From: Konrad Rzeszutek Wilk <konrad.wilk@oracle.com>
To: Borislav Petkov <bp@amd64.org>
Cc: "Liu, Jinsong" <jinsong.liu@intel.com>,
tony.luck@intel.com, x86@kernel.org, linux-edac@vger.kernel.org,
"xen-devel@lists.xensource.com" <xen-devel@lists.xensource.com>,
"linux-kernel@vger.kernel.org" <linux-kernel@vger.kernel.org>,
"H. Peter Anvin" <hpa@zytor.com>, Ingo Molnar <mingo@kernel.org>,
Thomas Gleixner <tglx@linutronix.de>
Subject: Re: [Xen-devel] [PATCH 1/3] Add mcelog support for xen platform
Date: Mon, 23 Apr 2012 11:06:57 -0400 [thread overview]
Message-ID: <20120423150657.GA24481@phenom.dumpdata.com> (raw)
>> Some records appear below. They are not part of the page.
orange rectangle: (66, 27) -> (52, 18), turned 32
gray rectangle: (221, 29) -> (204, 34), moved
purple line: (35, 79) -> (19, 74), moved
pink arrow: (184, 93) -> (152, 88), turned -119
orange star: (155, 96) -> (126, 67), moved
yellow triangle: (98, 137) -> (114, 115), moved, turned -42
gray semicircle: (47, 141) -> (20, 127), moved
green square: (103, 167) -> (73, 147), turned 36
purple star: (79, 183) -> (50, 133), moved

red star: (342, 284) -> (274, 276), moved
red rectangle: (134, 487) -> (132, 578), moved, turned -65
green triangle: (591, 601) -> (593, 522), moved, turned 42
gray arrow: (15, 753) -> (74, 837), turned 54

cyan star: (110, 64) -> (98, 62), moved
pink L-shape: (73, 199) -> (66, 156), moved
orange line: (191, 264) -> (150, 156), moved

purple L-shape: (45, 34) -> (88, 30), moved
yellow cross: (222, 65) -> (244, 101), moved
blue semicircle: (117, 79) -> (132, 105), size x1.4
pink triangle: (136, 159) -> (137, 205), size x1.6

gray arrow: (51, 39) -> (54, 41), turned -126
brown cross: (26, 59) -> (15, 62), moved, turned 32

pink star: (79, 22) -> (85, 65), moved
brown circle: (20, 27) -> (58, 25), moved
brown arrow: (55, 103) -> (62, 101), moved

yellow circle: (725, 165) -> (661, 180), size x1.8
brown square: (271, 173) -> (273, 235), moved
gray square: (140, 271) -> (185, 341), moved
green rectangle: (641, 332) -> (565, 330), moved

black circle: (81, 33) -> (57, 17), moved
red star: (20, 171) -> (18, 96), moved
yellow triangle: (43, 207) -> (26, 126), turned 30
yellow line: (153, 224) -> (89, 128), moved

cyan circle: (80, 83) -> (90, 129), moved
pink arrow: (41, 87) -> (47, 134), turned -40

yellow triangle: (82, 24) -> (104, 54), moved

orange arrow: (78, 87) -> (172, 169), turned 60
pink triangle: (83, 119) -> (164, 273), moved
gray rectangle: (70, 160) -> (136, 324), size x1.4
In-Reply-To: <20120423060921.GA29378@aftab.osrc.amd.com>
> > This driver is not that much different from the APEI bridge to MCE code -
> > it just that instead of reading APEI blob data it reads it from an hypercall.
>
> Let me ask you this: is APEI a virtualization solution of some sort?
>
> No, it is the old windoze RAS crap but I guess Linux has to support it
> now too through BIOS. And x86 vendors will have to support it too.
>
> So it is piece of the firmware we'd have to deal with too.
>
> Now xen is a whole another deal - it is purely a piece of software.
Perfect. Software is more elastic than hardware - so the Xen ABI
for the MCE can be changed then to reflect the new format if required.
>
> > The fix seems quite easy - you change the 'struct mce' and 'mce_log()'
> > along with the drivers that use it.
>
> This is exactly what I have a problem with: having to take care of xen
> too. "No, Boris, nope, we cannot take your new feature because it breaks
> xen." and also "Have you tested this on xen too?" where the only thing I
> do is _hardware_ enablement and improving software support for it. And
> xen is not hardware...
Delegate testing to sub-maintainers. In this case that would be me
and Liu.
>
> [..]
>
> > If you are worried about breaking something, then you can just send
> > the change to me or Liu to test it out before committing API changes
> > in the MCE code.
>
> This probably sounds good now but I don't think code changes like
> that ever run as smoothly. Whenever there's breakage, there'll always
> be people screaming against it - I just don't want code that enables
Right, regressions are bad.
> hardware to be crippled and unable to change because it breaks
> completely unrelated pieces - it is bad as it is now.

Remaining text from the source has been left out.